Groupings and backreferences

This chapter will show how to reuse portions matched by capture groups via backreferences. These can be used within the regexp definition as well as the replacement section. You'll also learn some special grouping syntax for cases where plain capture groups aren't enough.

Backreferences

First up, how to refer to capture group portions directly in the regexp definition and the replacement section. You have already seen how to refer to text captured by groups with the match() and matchAll() methods. You've also seen how to pass the captured portions to a function in the replace() method.

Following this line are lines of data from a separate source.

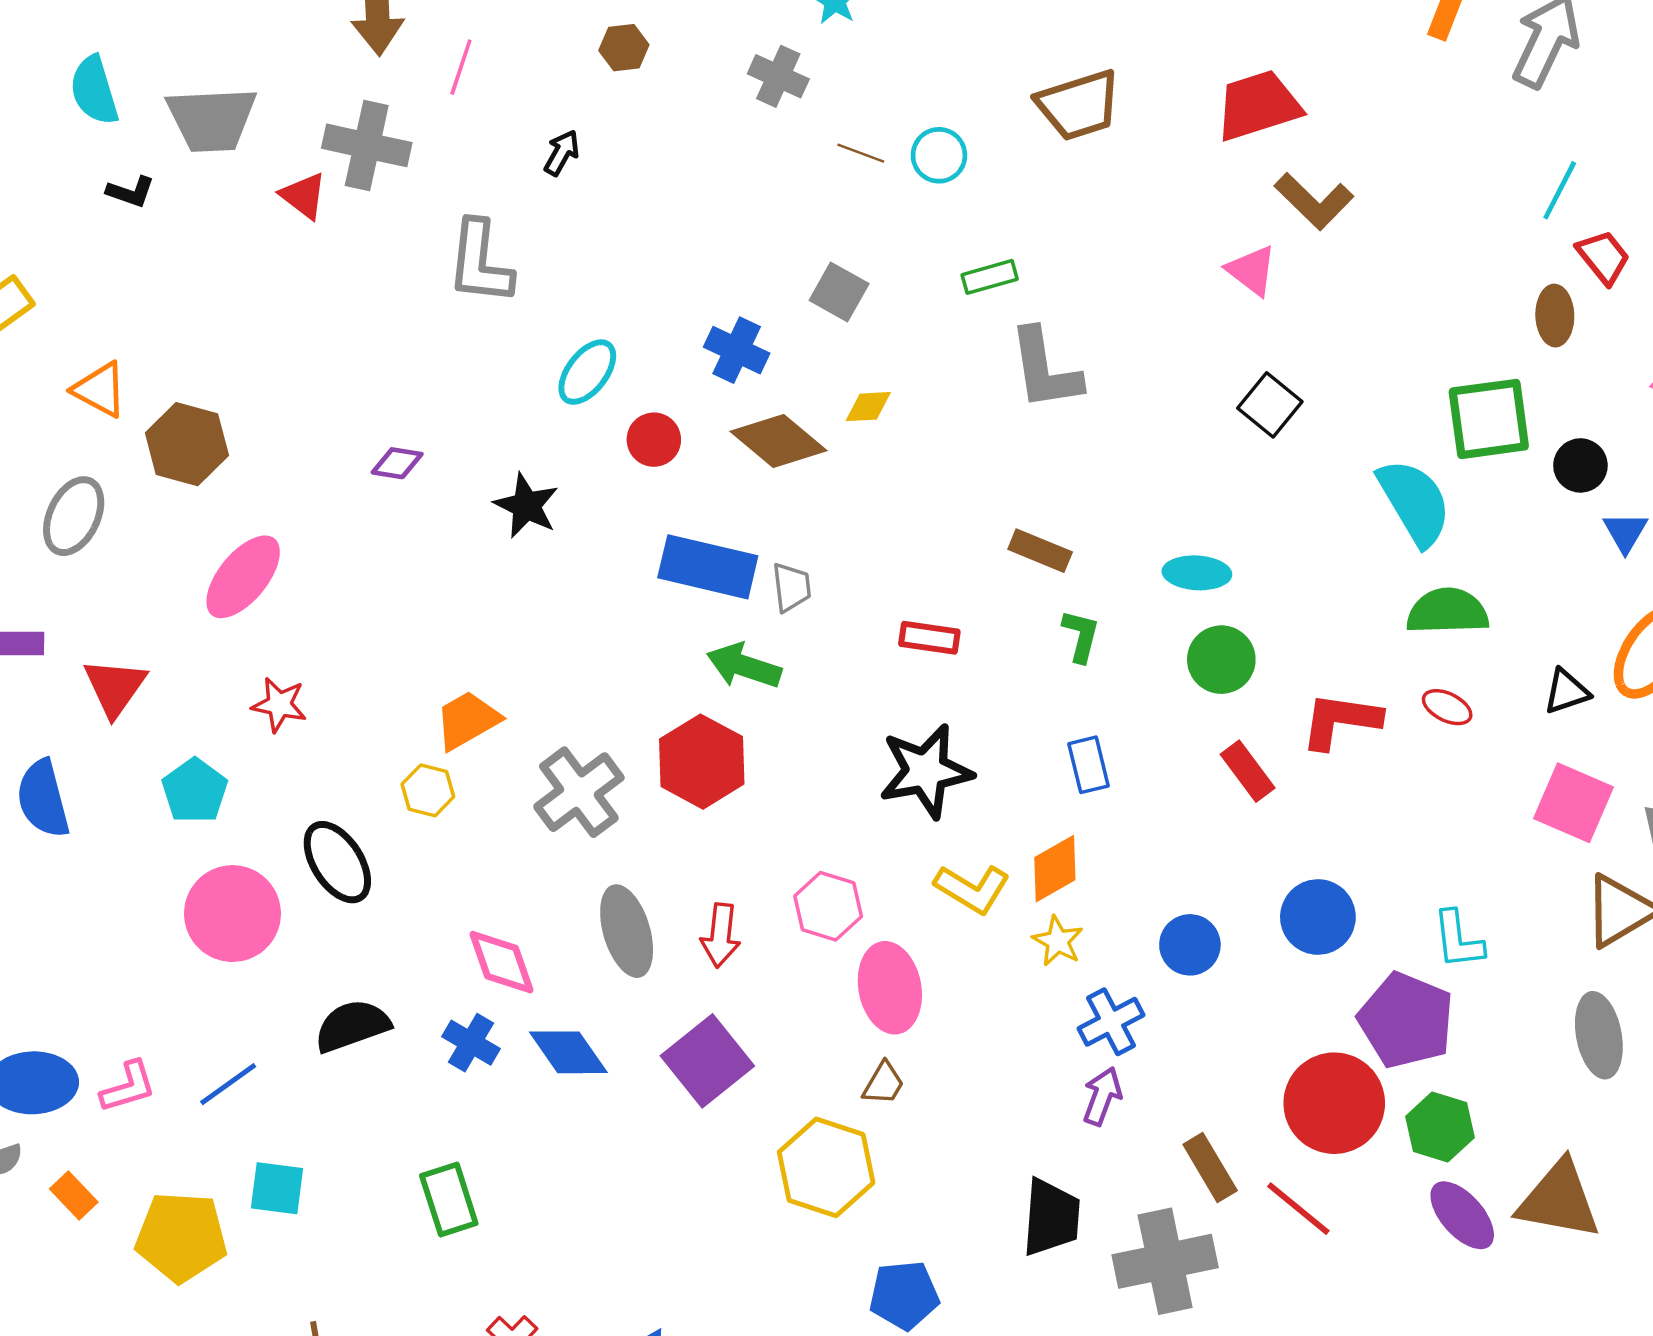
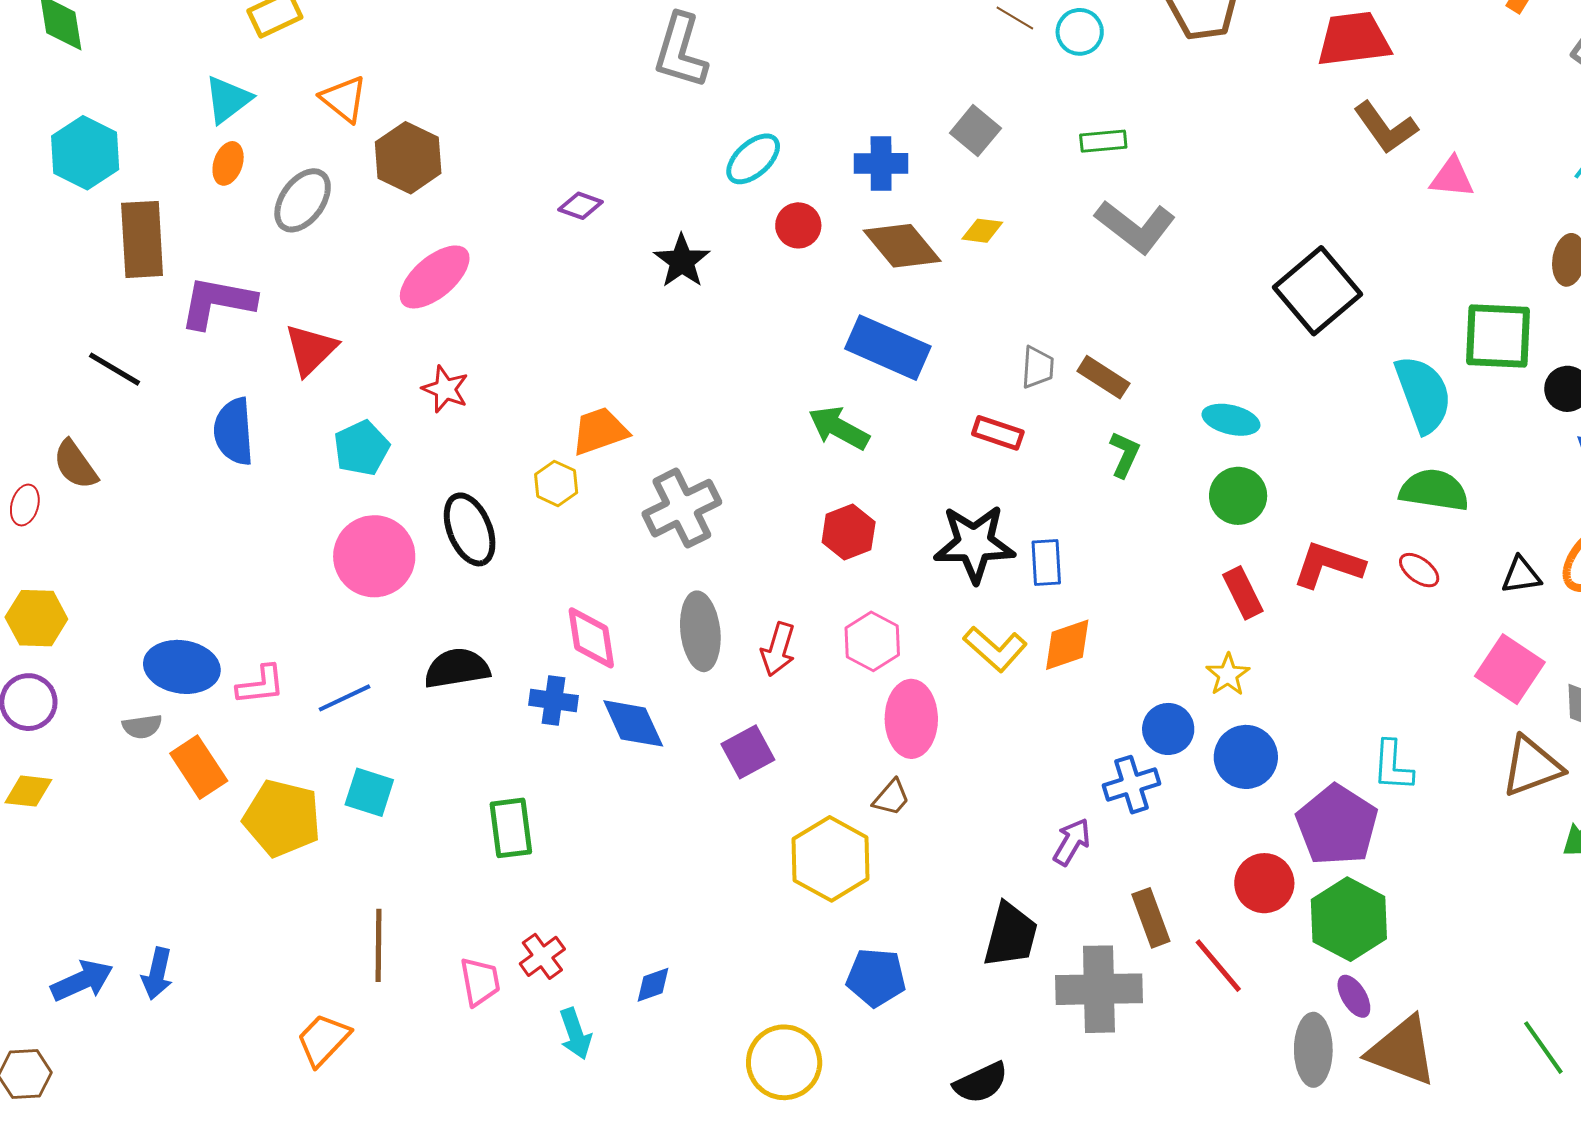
pink triangle: (1252, 270) -> (1452, 177), moved, turned -42
blue cross: (737, 350) -> (881, 163), turned -36
gray L-shape: (1045, 369) -> (1135, 227), turned -54
black square: (1270, 405) -> (1318, 291), size x1.6
blue rectangle: (708, 567) -> (888, 348), moved
gray trapezoid: (791, 587) -> (1038, 367), moved
red hexagon: (702, 762) -> (849, 532), moved, size x0.7
blue rectangle: (1089, 765) -> (1046, 562), moved
blue circle: (1318, 917) -> (1246, 757), moved
yellow star: (1058, 941) -> (1228, 675), moved
blue cross: (1111, 1022) -> (1131, 785), moved
gray ellipse: (1599, 1035) -> (1313, 1050), moved
blue cross: (471, 1043) -> (553, 700), turned -33
purple square: (707, 1061) -> (748, 752), size x0.7
red circle: (1334, 1103) -> (1264, 883), size x0.7
green hexagon: (1440, 1127) -> (1349, 919), size x1.4
orange rectangle: (74, 1195) -> (199, 767), size x1.5
brown triangle: (1559, 1200) -> (1402, 1051), moved
purple ellipse: (1462, 1215) -> (1354, 996), size x0.7

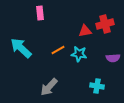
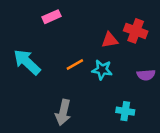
pink rectangle: (40, 13) -> (52, 17), turned 72
red cross: (105, 24) -> (136, 31), turned 36
gray arrow: (49, 87) -> (63, 112), turned -30

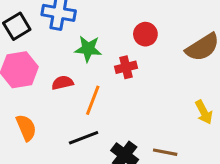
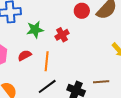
red circle: (145, 34) -> (82, 11), moved

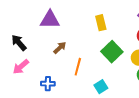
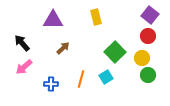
yellow rectangle: (101, 23) -> (96, 17), moved
orange line: (78, 67) -> (81, 79), moved
cyan square: (101, 87) -> (106, 77), moved

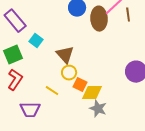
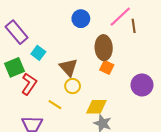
brown ellipse: (99, 19) -> (104, 48), moved
red L-shape: (15, 80) -> (29, 84), moved
orange square: (80, 85) -> (107, 67), moved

More directly, you can use a backreference \N (within the regexp definition) and $N (replacement section), where N is the capture group you want. What's more, you can also apply quantifiers to backreferences when used in the regexp definition. All the various forms are listed below:

in the replacement section, use $1, $2, etc to refer to the corresponding capture group
in the replacement section, use $& to refer to the entire matched portion
- $` gives the string before the matched portion
- $' gives the string after the matched portion
within the regexp definition, use \1, \2, etc to refer to the corresponding capture group

// remove square brackets that surround digit characters
> '[52] apples [and] [31] mangoes'.replace(/\[(\d+)\]/g, '$1')
< '52 apples [and] 31 mangoes'

// replace __ with _ and delete _ if it is alone
> '_apple_ __123__ _banana_'.replace(/(_)?_/g, '$1')
< 'apple _123_ banana'

// swap words that are separated by a comma
> 'good,bad 42,24 x,y'.replace(/(\w+),(\w+)/g, '$2,$1')
< 'bad,good 24,42 y,x'

Here are some examples for using backreferences available by default without needing capture groups.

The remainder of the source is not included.